Menurut beberapa kitab takhrij, hadits tersebut di atas berstatus dhaif karena dalam sanadnya terdapat Yazid ar-Roqosyi yang dinilai oleh para ulama hadits sebagai perawi yang dhaif.
Dalam kitab Ihya ‘ulumuddin, karya al-Ghazali, juga dalam kitab al-‘Ilalu al-Mutanahiyatu bahwa hadits tersebut tidak shohih.
Pembaca, jika dipikir-pikir, pada umumnya katika kita fakir biasanya kita banyak menyebut nama Allah, banyak mengingat Allah dan banyak memohon ampun kepada Allah. Kita juga akan meminta kepada Allah dengan penuh harap agar kebutuhan kita tercukupi. Namun ketika kita menjadi kaya, apa yang terjadi? Pada umumnya kekhusyuan ibadahnya menjadi berkurang.

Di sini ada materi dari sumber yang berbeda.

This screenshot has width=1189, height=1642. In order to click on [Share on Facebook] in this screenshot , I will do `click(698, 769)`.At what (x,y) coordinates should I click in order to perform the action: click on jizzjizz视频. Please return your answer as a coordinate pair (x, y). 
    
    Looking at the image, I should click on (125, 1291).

Biasanya kita rajin berdoa, meminta kepada Allah dengan khusyu’, tapi karena sudah kaya dan merasa tercukupi, kita pun menjadi lupa siapa yang membuat kita tercukupi.

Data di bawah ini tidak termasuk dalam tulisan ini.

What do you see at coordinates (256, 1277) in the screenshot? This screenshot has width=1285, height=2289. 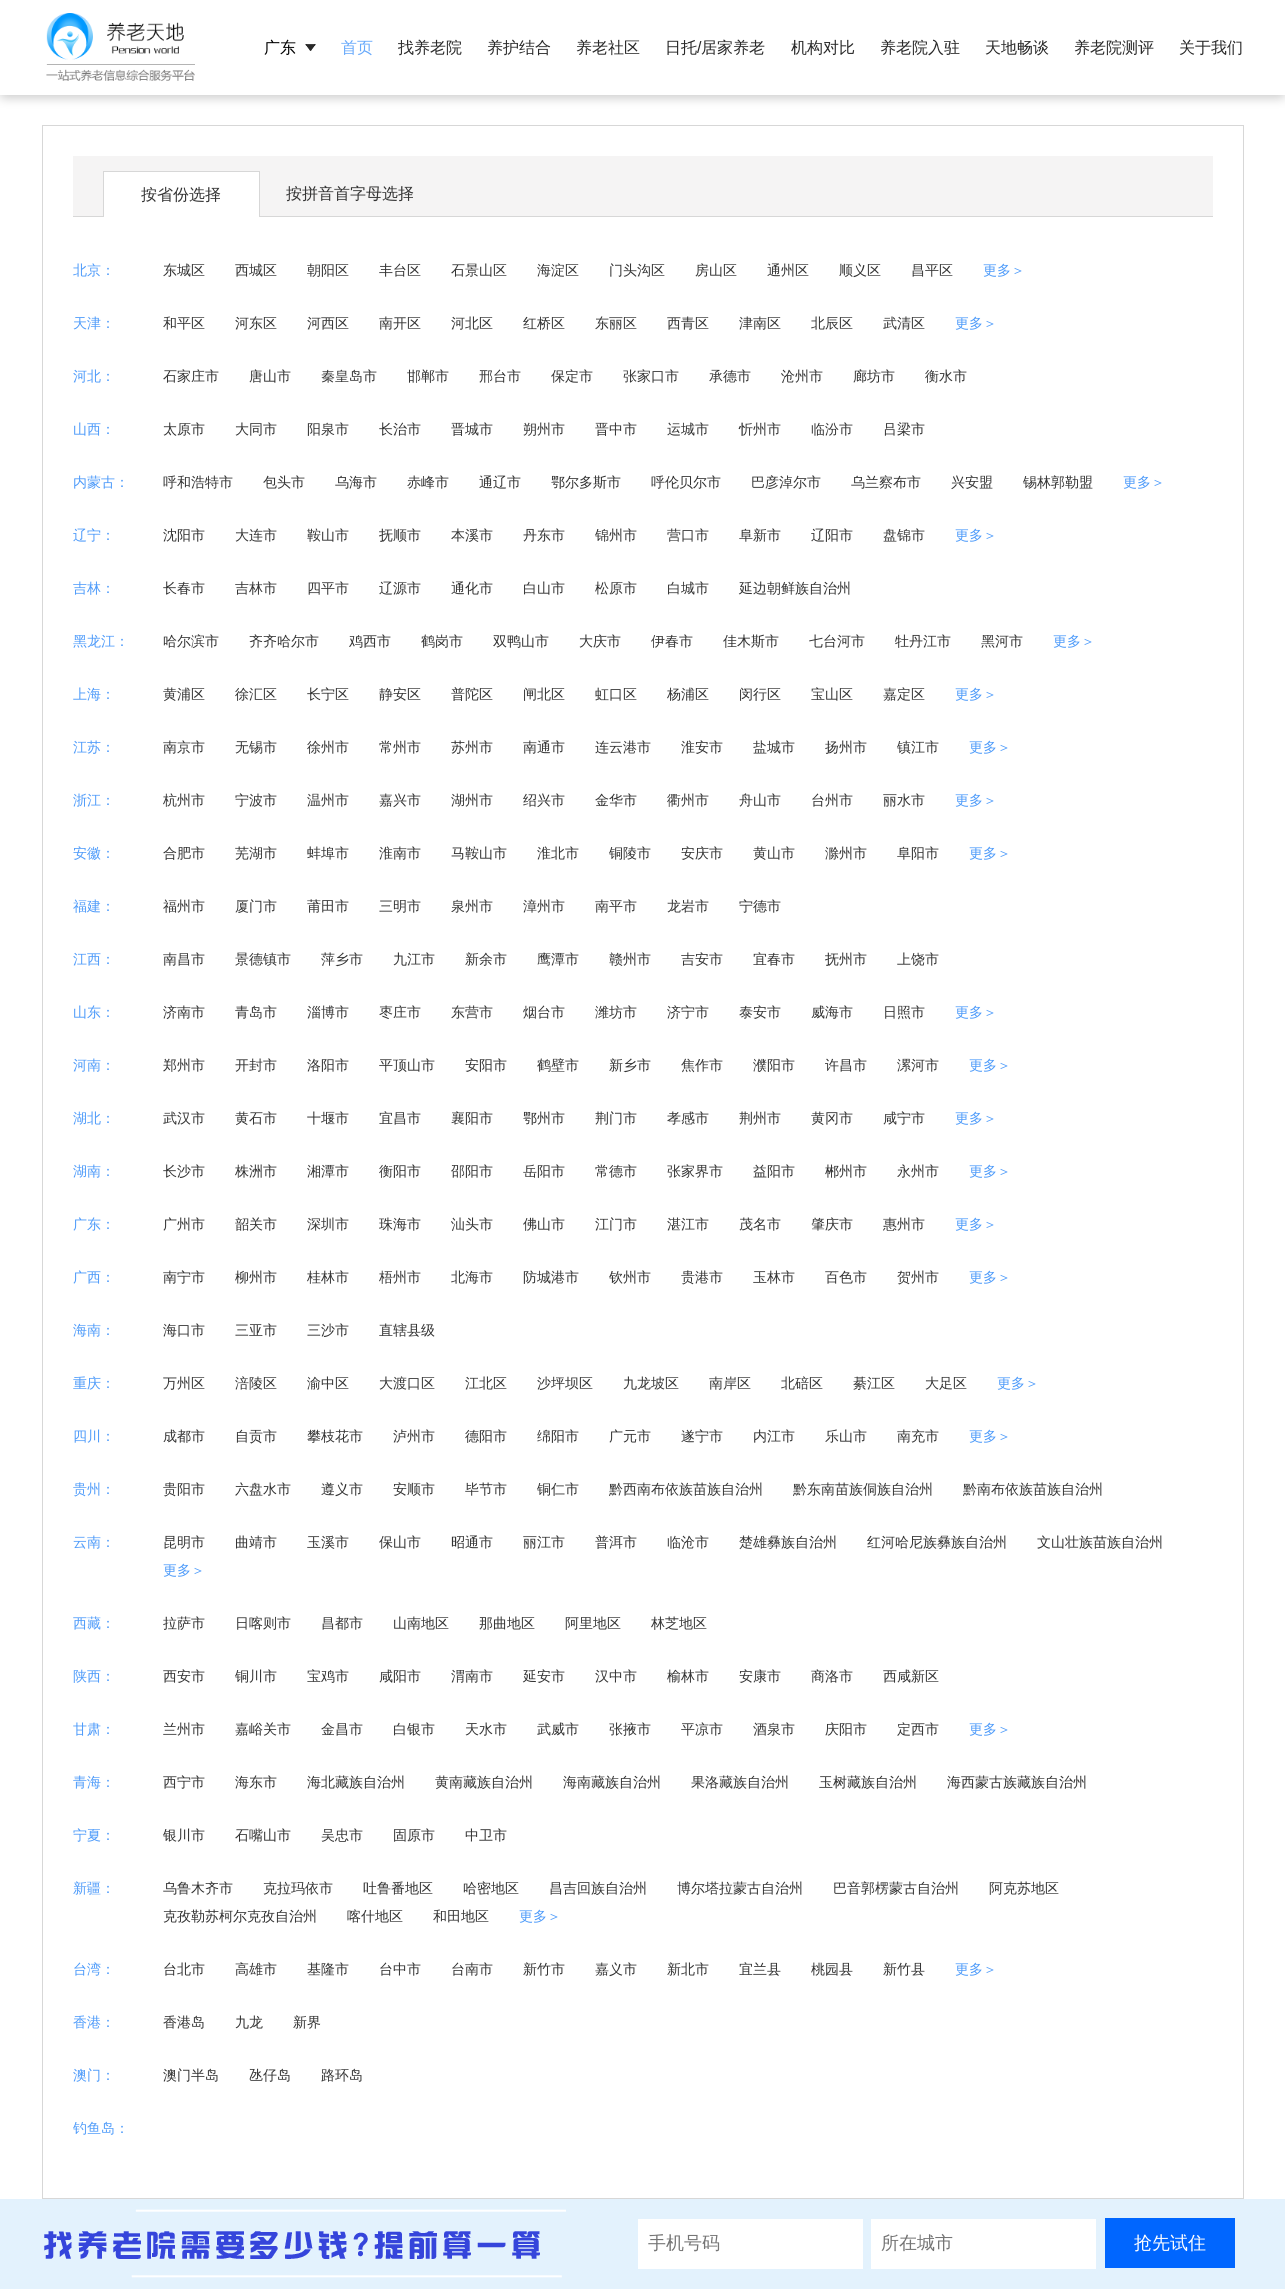 I see `柳州市` at bounding box center [256, 1277].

Dan biasanya, harta menyibukkan kita dari urusan-urusan ikhrawi. Paling tidak, materi yang bertambah banyak membuat pikiran kita banyak tertuju padanya. Bukankah pada umumnya demikian?!
Namun tulisan ini bukan berarti membuat kita tidak boleh kaya dan menikmati kekayaan. Sama sekali bukan begitu. Bahkan orang yang kaya namun hatinya tidak terpaut dengan kekayaannya, meskipun ia menikmati kekayaannya, bersenang-senang dengan kekayaannya, itu lebih baik daripada orang miskin yang pikirannya selalu tertuju pada dunia.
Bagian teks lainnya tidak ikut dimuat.